I love Italian food – eating it, but most of all cooking it. To get me in the mood while writing my Italian-set The Echoes of Love, Italian was often on the menu at home. For me, cooking Italian doesn’t just mean throwing some dried fusilli pasta in a saucepan, but endeavouring to create meals that are as close to the authentic dishes as I can manage. And to achieve that I turn to three important books that are culinary bibles.
The Silver Spoon
From the blurb:
The Silver Spoon was the first English edition of the bestselling Italian cookbook of the last fifty years, Ilcucchiaiod’argento. With over 2,000 recipes, its simple style and authenticity has made it the definitive, bestselling book on Italian cooking, for both gourmets and beginners. Following its phenomenal success, this new updated and revised edition is illustrated with newly commissioned photography and includes new menus by celebrated Italian chefs.
The book was first published back in 1950, and the fact that it is still selling strongly today says everything: this is regarded as the culinary bible by Italians. As the Wall Street Journal put it, ‘It’s not so much one more Italian cookbook as the one-volume encyclopedia of Italian home cookery.’ I find the book wonderful, a real treasure trove of information – but I do think it’s for the more accomplished cook; there is no hand-holding here, and at times methods and ingredient quantities are a little vague.

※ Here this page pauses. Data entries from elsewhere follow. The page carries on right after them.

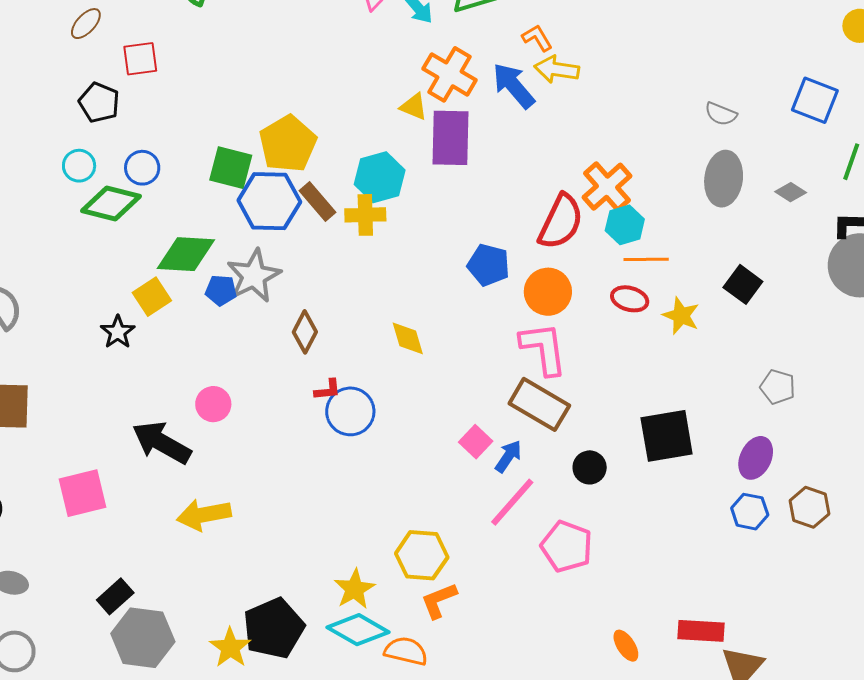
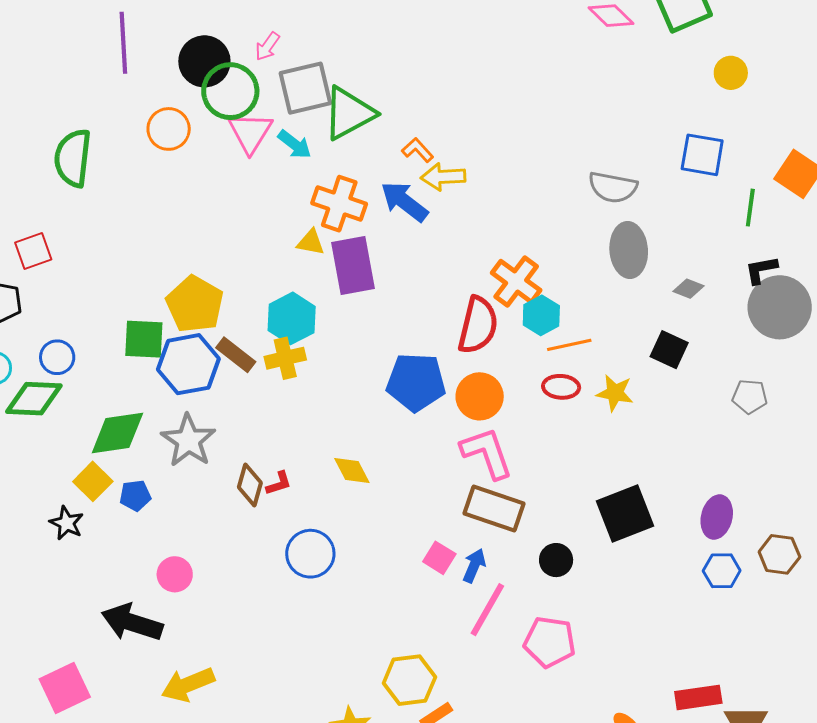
gray semicircle: (721, 114) -> (613, 187), size x1.5
gray diamond: (791, 192) -> (689, 289), moved
blue pentagon: (489, 265) -> (416, 382), size x1.4
blue pentagon: (221, 290) -> (135, 496), moved
gray pentagon: (778, 387) -> (750, 396), moved
red L-shape: (328, 390) -> (279, 483), moved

Science in the Kitchen and the Art of Eating Well
From the blurb:
First published in 1891, PelegrinoArtusi’s La scienza in cucina e el’arte di mangiar bene has come to be recognized as the most significant Italian cookbook of modern times. Not merely a popular cookbook, it is a landmark work in Italian culture.

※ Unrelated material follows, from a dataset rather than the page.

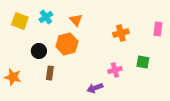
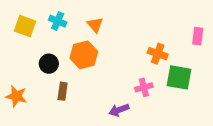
cyan cross: (46, 17) -> (58, 21), turned -32
orange cross: (121, 33) -> (158, 54), moved, turned 35
green square: (143, 62) -> (179, 77), size x1.5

I love this book because it is written with such passion with an edge, sometimes, of humour. He begins the book:
Cooking is a troublesome sprite. Often it may drive you to despair. Yet it is also very rewarding, for when you do succeed, or overcome a difficulty in doing so, you feel the satisfaction of great triumph.
This is a wonderful collection of around 800 regional recipes of yesteryear that sits beautifully on the modern dining table. Interestingly, the author self-published the book because he could not find a publisher willing to take the risk on it: one of history’s earliest independent publishing success stories!

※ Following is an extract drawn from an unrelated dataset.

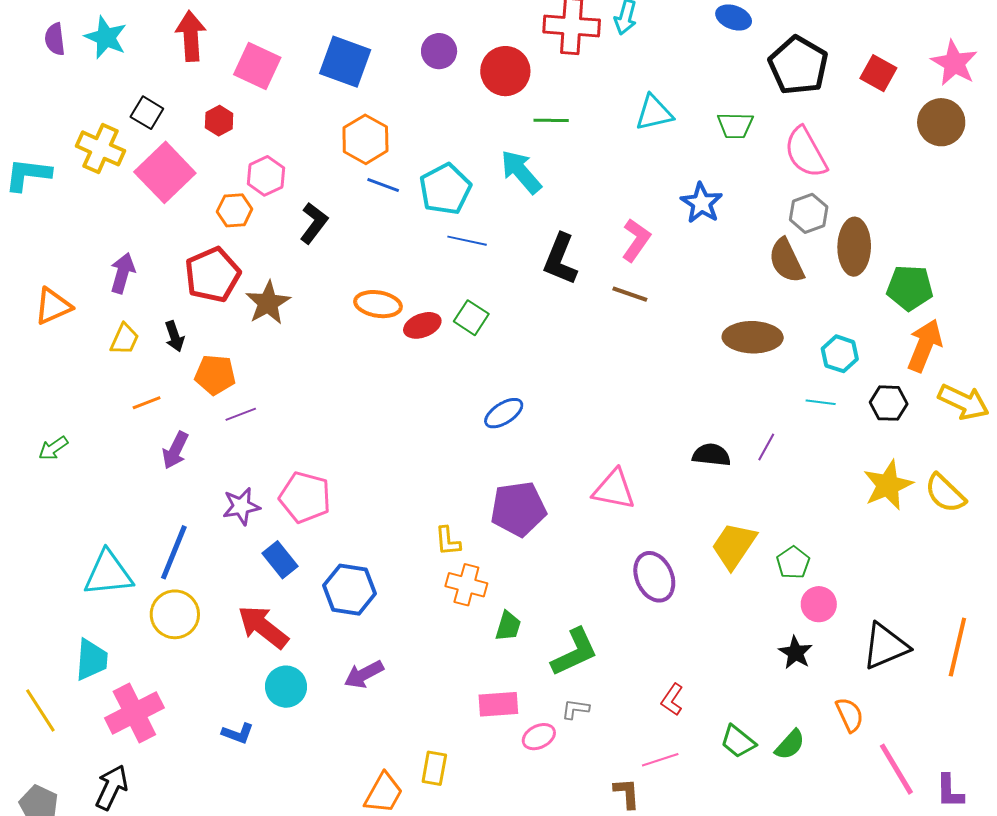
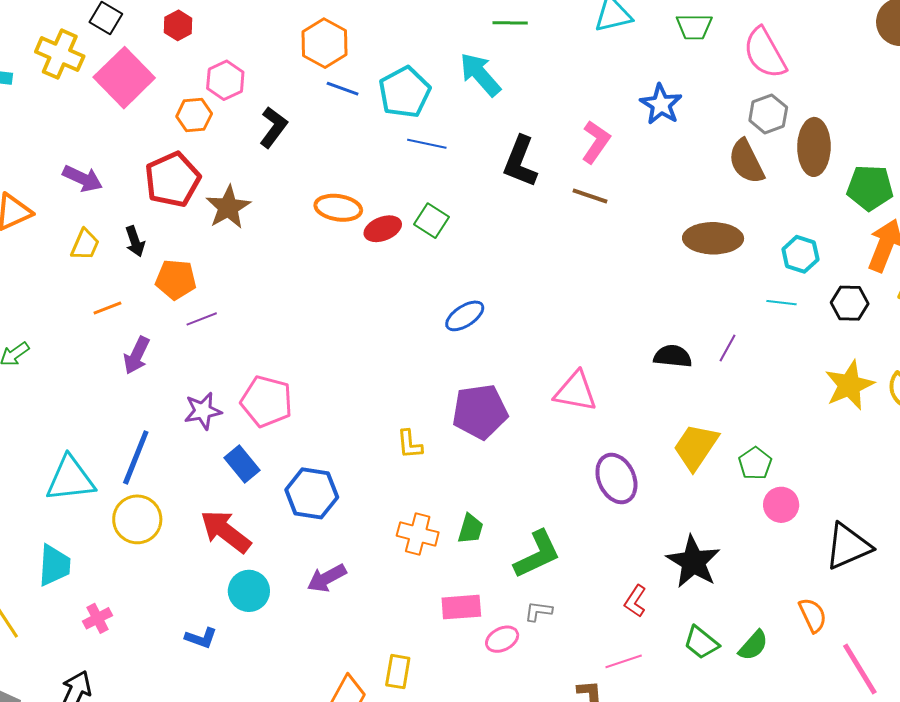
purple arrow: (122, 273) -> (83, 179), turned 99
orange cross: (466, 585) -> (418, 534), moved
black star: (796, 653) -> (693, 562), moved, size x1.6
pink cross: (134, 713) -> (97, 618), size x0.5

The Essentials of Classic Italian Cooking
From the blurb:
Marcella Hazan is widely regarded as one of the greatest Italian cookery writers in the world and The Essentials of Classic Italian Cooking is her masterpiece, now reissued with a gorgeous new cover design. Aimed at cooks of every level, be they beginners of accomplished chefs, it is an accessible and comprehensive guide to authentic Italian cuisine and should find a place in the kitchen library of anyone who is passionate about good food.
So well-respected was Marcella Hazan for her food writing that she was given a knighthood by Italy’s president! She lived in New York, but kept a second home in Venice.
I rather like the authoritarian tone in the book. Marcella tells me what to do with firmness and confidence, I obediently follow orders, and the results are invariably delicious!